On Mon, Apr 22, 2024 at 06:05:40PM +0800, Yang Yang wrote:
> __send_empty_flush() sends empty flush bios to every target in the
> dm_table. However, if the num_targets exceeds the number of block
> devices in the dm_table's device list, it could lead to multiple
> invocations of __send_duplicate_bios() for the same block device.
> Typically, a single thread sending numerous empty flush bios to one
> block device is redundant, as these bios are likely to be merged by the
> flush state machine. In scenarios where num_targets significantly
> outweighs the number of block devices, such behavior may result in a
> noteworthy decrease in performance.
> 
> This issue can be reproduced using this command line:
>   for i in {0..1023}; do
>     echo $((8000*$i)) 8000 linear /dev/sda2 $((16384*$i))
>   done | dmsetup create example

Only _one_ dm_dev will be created for this example: /dev/sda2
So your bitmap is looking at a single bit.

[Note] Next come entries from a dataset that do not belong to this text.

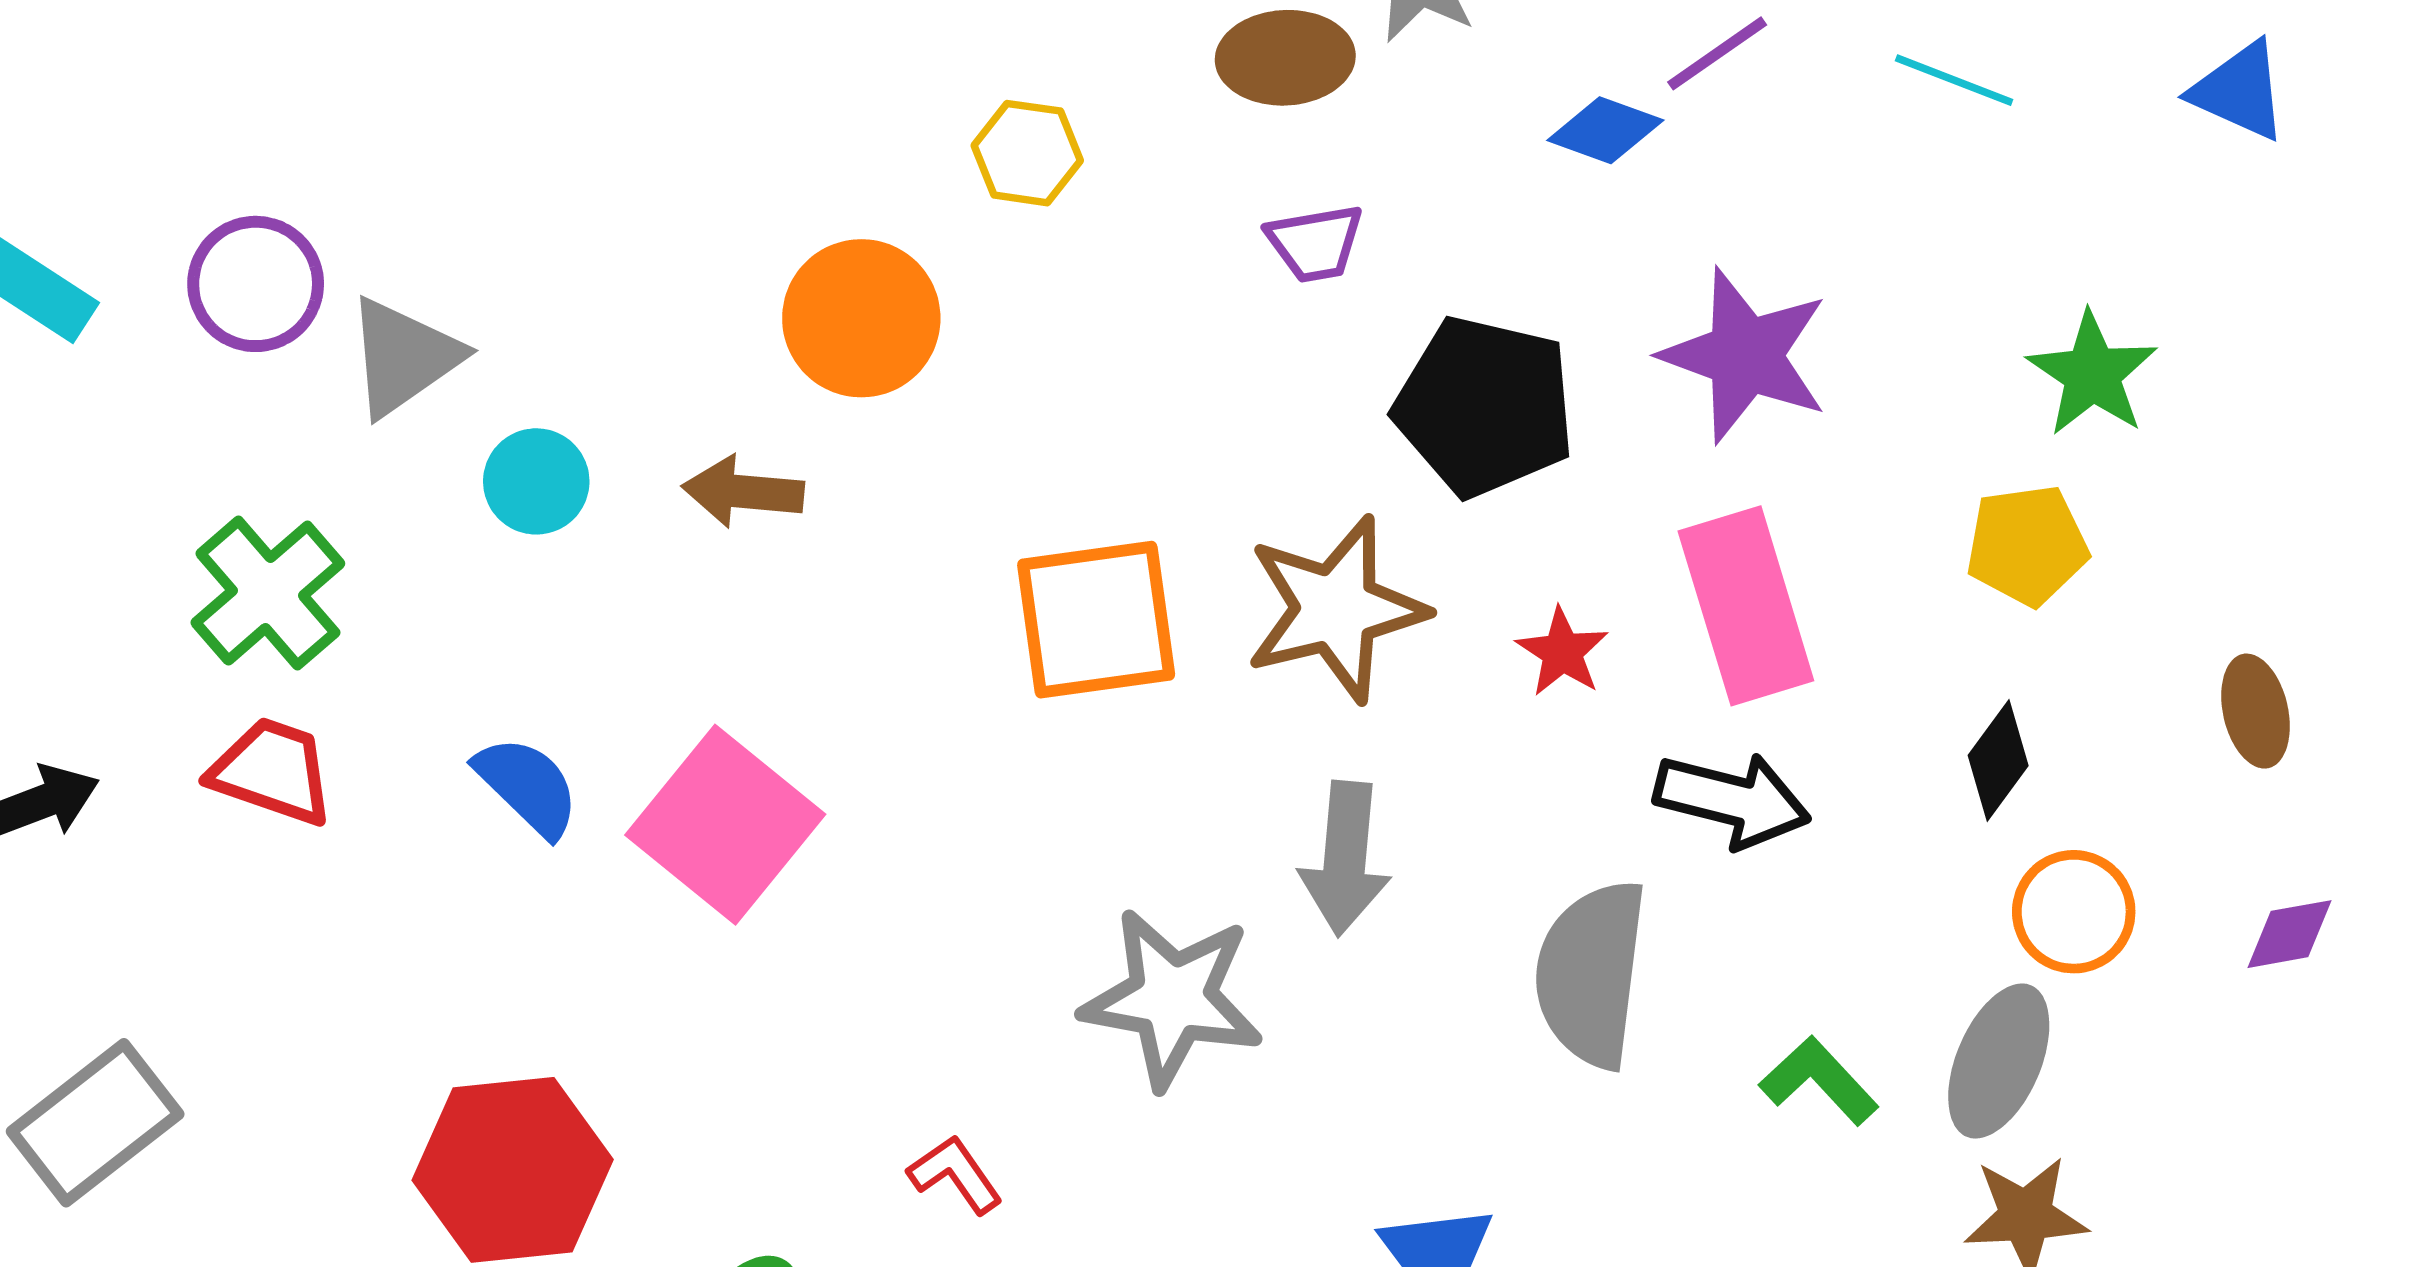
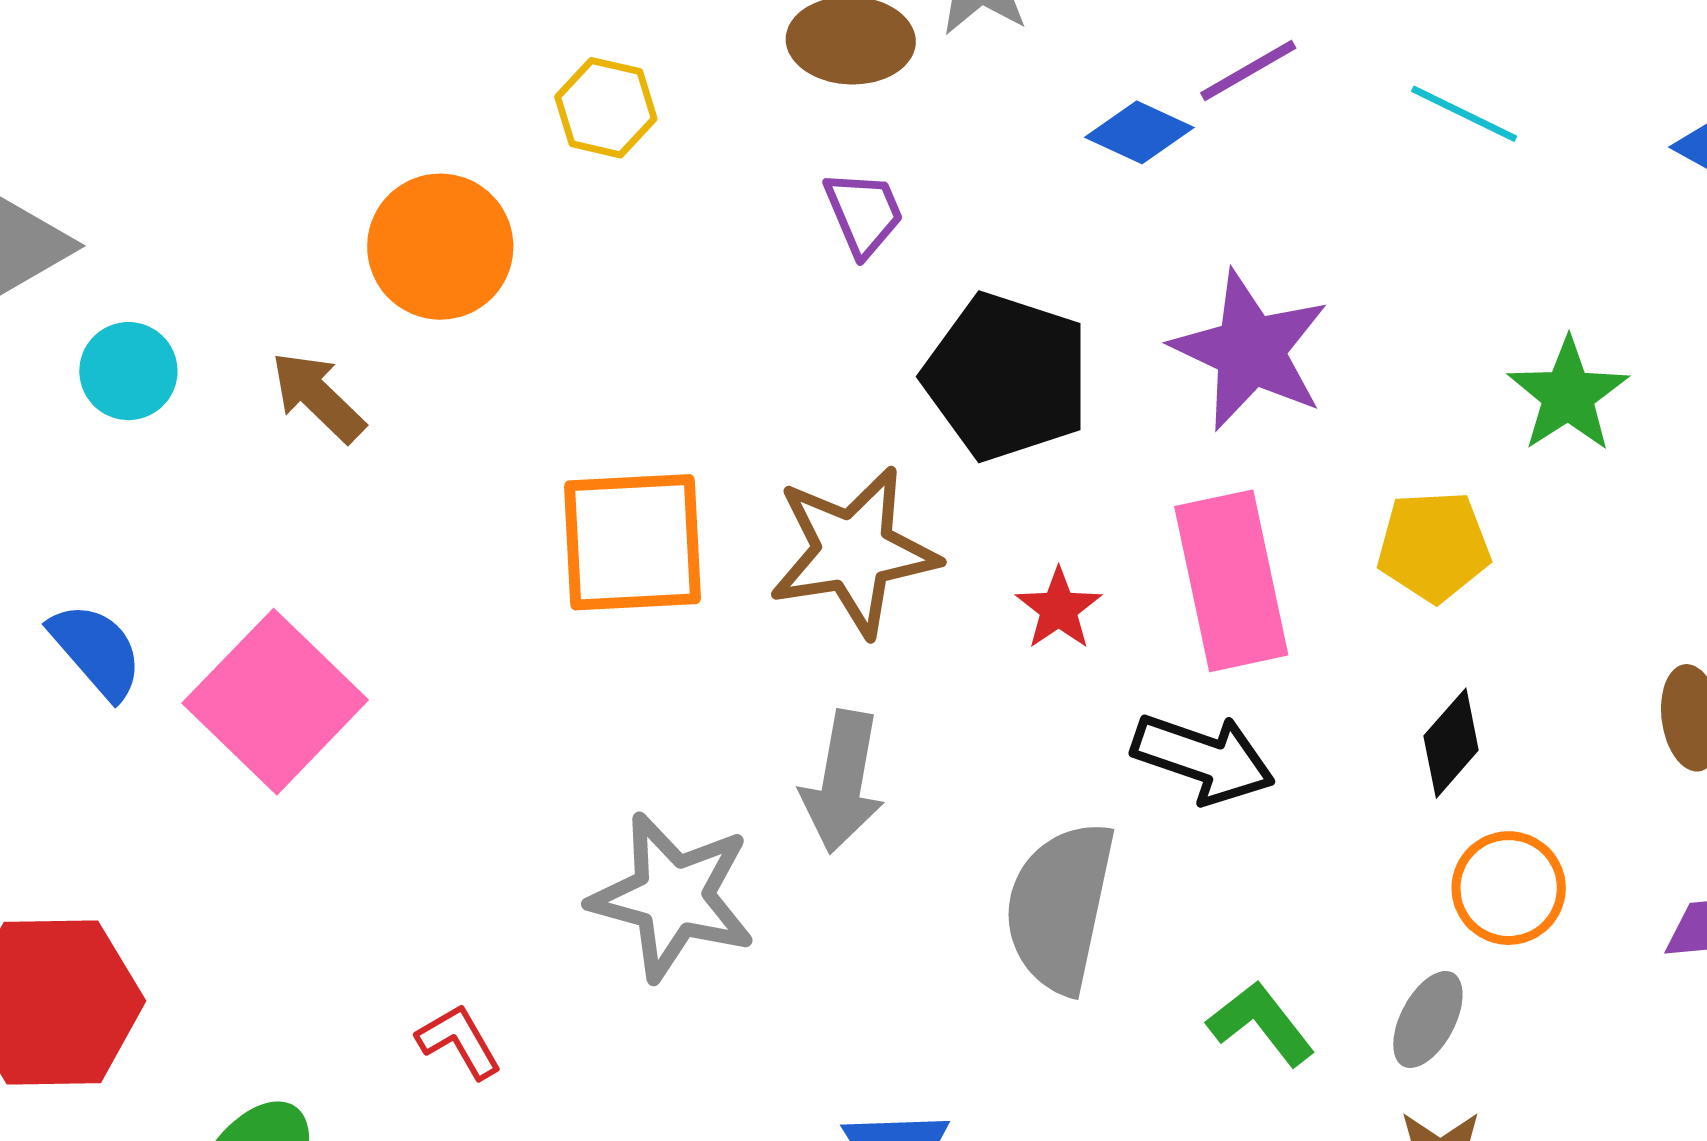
purple trapezoid: (1315, 243) -> (864, 213), turned -108
brown arrow: (743, 492) -> (318, 397), turned 34
yellow pentagon: (2027, 545) -> (1434, 546), moved
gray ellipse: (1999, 1061) -> (1428, 1019), size x0.7

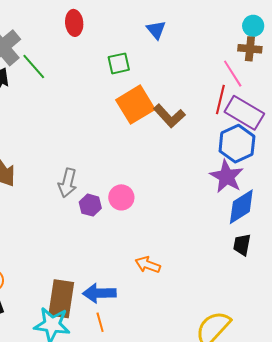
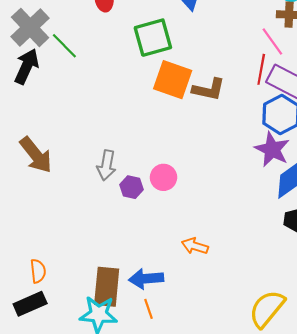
green square: (119, 63) -> (153, 38), size x1.6
orange square: (135, 105) -> (173, 80), turned -36
brown L-shape: (169, 116) -> (209, 89), turned -32

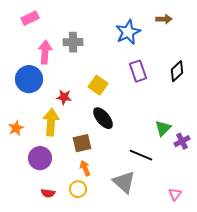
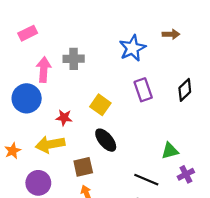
yellow arrow: (51, 122) -> (50, 144), turned -104
green triangle: (163, 128) -> (170, 151), turned 30
purple cross: (182, 141) -> (186, 174), moved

> With this fix, a random write with fsync workload executed with the
> following fio command:
> 
>   fio --group_reporting --name=benchmark --filename=/dev/mapper/example \
>       --ioengine=sync --invalidate=1 --numjobs=16 --rw=randwrite \
>       --blocksize=4k --size=2G --time_based --runtime=30 --fdatasync=1
> 
> results in an increase from 857 KB/s to 30.8 MB/s of the write
> throughput (3580% increase).
> 
> Signed-off-by: Yang Yang <yang.yang@vivo.com>

I'm including my original fine-grained review comments inlined below
BUT, having wasted time reviewing this patch I'm left with the
conclusions:

1) this patch has serious issues.
2) it fixes an issue with a toy 'example' but ignores that not all
   targets are linear, each disparate target could have their own
   reason(s) for actually _needing_ the redundant flushes.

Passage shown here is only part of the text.